3.3. Une dynamique des prix à l'exportation plus forte qu'à l'importation
L'écart de performance des prix entre exportations et importations est un trait distinctif de la période. Alors que les prix moyens à l'exportation ont bondi de 58,6 %, ceux à l'importation n'ont augmenté que de 5,5 %. Cette divergence explique la quasi-totalité de l'amélioration du solde commercial et suggère que l'industrie européenne de transformation a été en mesure de répercuter ses coûts, voire de se positionner sur des segments à plus forte valeur ajoutée sur les marchés internationaux.
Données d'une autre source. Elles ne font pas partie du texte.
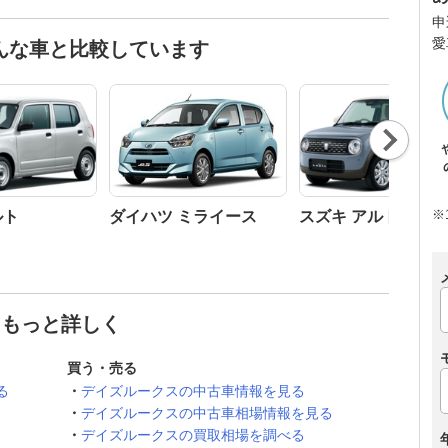
申
愛
んな車と比較しています
Nex
t
※
ルト
ダイハツ ミライース
スズキ アルトラパン
てもっと詳しく
買う・売る
る
デイズルークスの中古車情報を見る
デイズルークスの中古車相場情報を見る
デイズルークスの買取相場を調べる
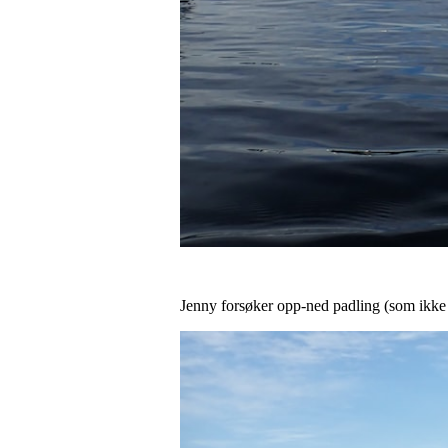
Jenny forsøker opp-ned padling (som ikke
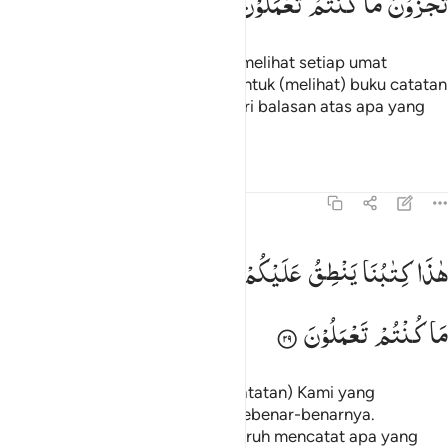
تُجْزَوْنَ
مَا
كُنْتُمْ
تَعْمَلُوْنَ
Dan (pada hari itu) engkau akan melihat setiap umat
berlutut. Setiap umat dipanggil untuk (melihat) buku catatan
amalnya. Pada hari itu kamu diberi balasan atas apa yang
telah kamu kerjakan.
Tafsir
Pelajaran
Refleksi
Qiraat
45:29
اذا كتابنا ينطق عليكم بالحق انا كنا نستنسخ ما كنتم تعملون ٢٩
هٰذَا
كِتٰبُنَا
یَنْطِقُ
عَلَیْكُمْ
بِالْحَقِّ ؕ
اِنَّا
كُنَّا
نَسْتَنْسِخُ
َـٰذَا كِتَـٰبُنَا يَنطِقُ عَلَيْكُم بِٱلْحَقِّ ۚ إِنَّا كُنَّا نَسْتَنسِخُ مَا كُنتُمْ تَعْمَلُونَ ٢٩
مَا
كُنْتُمْ
تَعْمَلُوْنَ
(Allah berfirman), "Inilah kitab (catatan) Kami yang
menuturkan kepadamu dengan sebenar-benarnya.
Sesungguhnya Kami telah menyuruh mencatat apa yang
| Indicateur de vulnérabilité | 2015 | 2025 | Variation (%) |
|---|---|---|---|
| Dépendance nette aux importations (%) | 11,9% | 34,4% | +189,0% |
| Intensité commerciale (%) | 21,4% | 57,0% | +166,6% |
| Propension à exporter (%) | 6,0% | 24,1% | +300,2% |
Sources des données : Indicateurs de vulnérabilité et Événements de choc
Conclusion
La période 2015-2025 a transformé le commerce extérieur de l'UE pour les fruits préparés (CN 2008). Le marché est passé d'une phase de croissance équilibrée à une dynamique polarisée où la valeur des exportations a explosé (+59,9 %) alors que les importations suivaient une trajectoire plus stable. Cette évolution s'accompagne d'une profonde reconfiguration géographique : une diversification des fournisseurs (Chine, Inde) et une conquête agressive de marchés lointains (États-Unis, Norvège) par les exportateurs européens.
Cependant, cette période de prospérité des exportations masque une vulnérabilité structurelle croissante. L'UE est désormais nettement plus dépendante du reste du monde pour son approvisionnement (dépendance passée de 11,9 % à 34,4 %), ce qui expose son industrie agroalimentaire aux risques de chocs d'approvisionnement, comme en témoignent les pics de volatilité observés. L'avenir de ce secteur dépendra de la capacité de l'UE à concilier sa compétitivité à l'exportation, qui repose sur une forte valeur ajoutée, avec la sécurisation de ses approvoissements dans un environnement commercial de plus en plus volatile et multipolaire.